The research in the Resilient Systems theme is centered on providing reliable computation on
unreliable silicon platforms of future technology nodes: in the upcoming transition from the
late- to post-silicon era, a host of diverse threats endanger the availability and survivability
of silicon-based platforms.
The Resilient Systems theme will concentrate on post-deployment or lifetime resiliency and will
address availability and survivability issues with new thinking gained from its past experiences.

The research will follow several guiding principles:
- Resiliency to a high number of faults with graceful degradation.

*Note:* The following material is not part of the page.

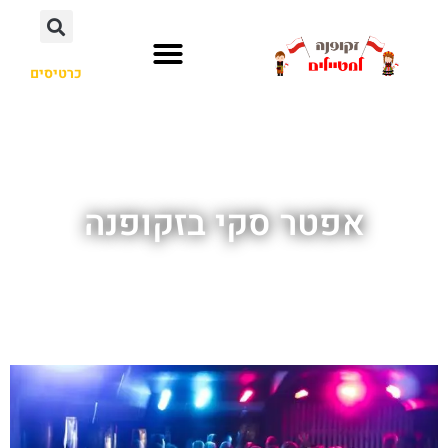
כרטיסים
אפטר סקי בזקופנה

For transient failures, this corresponds to a low error rate (<0.01%).
In presence of multiple failures, performance should gracefully degrade with incidence of faults,
i.e., solutions should provide a fluid trade-off between a platform<92>s health and its performance.

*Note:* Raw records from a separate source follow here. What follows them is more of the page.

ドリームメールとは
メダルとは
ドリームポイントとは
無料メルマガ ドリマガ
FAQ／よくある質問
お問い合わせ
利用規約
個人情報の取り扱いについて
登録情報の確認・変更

- Near-zero cost resilience through hardware/software techniques, i.e., solutions that
operate across the hardware/software boundary to achieve improved quality or cost in resiliency
- Runtime verification solutions for chip multi-processors. The research team plans
to investigate new practical and low-cost solutions targeting highly concurrent platforms where the
memory/communication subsystem adds additional complexity
- Tailored resiliency, that is,
a focus to achieve improved resiliency at lower cost by providing tailored solutions that
leverage the flexibility of specific architectures and/or applications,
- Resiliency for ultra-low power.

GSRC has traditionally been an incubator for low cost defect-tolerant solutions, protecting systems
from permanent and transient failures and extending their expected lifetime. The new generation
of the Resilient Systems theme will focus on steadily reducing the costs of reliability through
through novel cross-layer mechanisms of robustness and adaptivity, and will be an important source
of progress with respect to these long-standing cross-cutting roadmap challenges. Six tasks provide
research coverage on all main platform segments. For infrastructure platforms, where component replacement may not be possible (or immediate),
especially for battlefield defense applications, availability is of the utmost importance:
they demand graceful degradation to failures, high fault resiliency, and they benefit from runtime
validation solutions. Mobile platforms have tighter power and cost constraints, thus making them more
suited for integrated hardware/software techniques and tailored resiliency. Finally, sensor nodes
are naturally deployed in large numbers, thus they can inherently sustain some failures.